Das UmwRG regelt seit 2006, unter welchen Voraussetzungen anerkannte Umweltvereinigungen umweltrelevante Entscheidungen von deutschen Gerichten überprüfen lassen können. Zuletzt traten Mitte 2017 Änderungen des UmwRG in Kraft, die der Umsetzung von Entscheidungen des Europäischen Gerichtshofs (EuGH) sowie der Vertragsstaatenkonferenz der sog. Aarhus Konvention dienen und zum Ziel hatten, Umweltverbänden einen den Vorgaben von Aarhus Konvention und EuGH entsprechenden, verbesserten Zugang zu Gerichten zu ermöglichen.

Mit dieser Novelle hat der Deutsche Bundestag zugleich eine Entschließung angenommen, in der er die Bundesregierung unter anderem auffordert, über die praktischen Erfahrungen im Vollzug der Novelle zu berichten. Zu den wesentlichen Punkten der Entschließung gehört die Fragestellung, ob es durch die Gesetzesänderungen zu einer Zunahme von Rechtsbehelfen nach dem UmwRG und zu einer signifikanten Verlängerung von Entscheidungsverfahren gekommen ist.

Im Auftrag des UBA geht das UfU dieser und weiteren Fragestellungen in einem Forschungsprojekt nach. Dabei knüpft es an die langjährigen empirischen Untersuchungen des UfU zum Verbandsklagegeschehen an, die das UfU gemeinsam mit Prof. Dr. Alexander Schmidt, Hochschule Anhalt, durchgeführt hat.
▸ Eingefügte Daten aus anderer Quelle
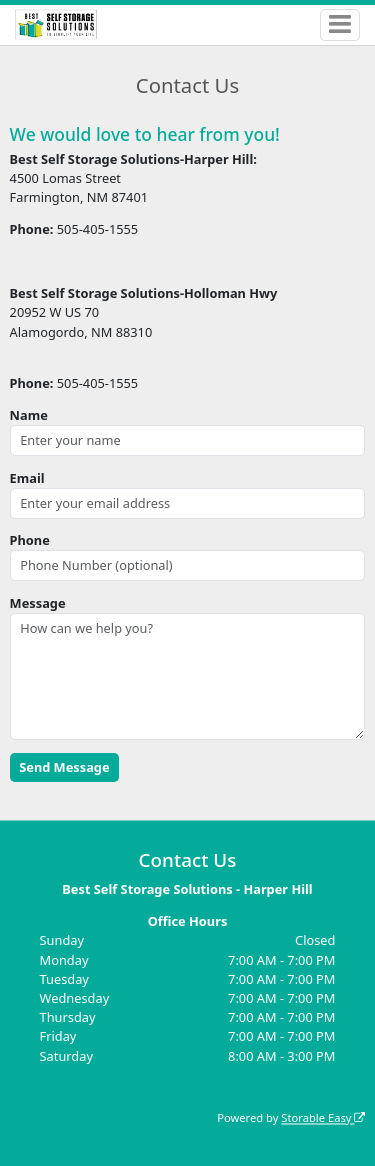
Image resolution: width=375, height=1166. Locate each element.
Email (27, 478)
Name (29, 415)
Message (38, 603)
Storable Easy (323, 1117)
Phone (30, 540)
Die Tagung schließt an eine gleichartige Veranstaltung des Umweltbundesamtes im Dezember 2017 an. Auch diese Veranstaltung befasste sich bereits mit der Novelle des UmwRG im Jahr 2017. Nun, zwei Jahre später, soll anhand der nun vorliegenden Erfahrungen mit der Anwendung der Novelle diskutiert werden, wie die Rechtsänderungen in der Praxis wirken. Zudem werden weitere aktuelle Fragen des Umweltrechtsschutzes in Deutschland und auf EU-Ebene vorgestellt und diskutiert. 

Die Tagung richtet sich an Vertreterinnen und Vertreter von Gerichten, Behörden und aus der Wissenschaft sowie an Praktiker der Umweltverbandsklage. Sie bietet Raum für einen intensiven Austausch über aktuelle Fragen des Rechtsschutzes in Umweltangelegenheiten.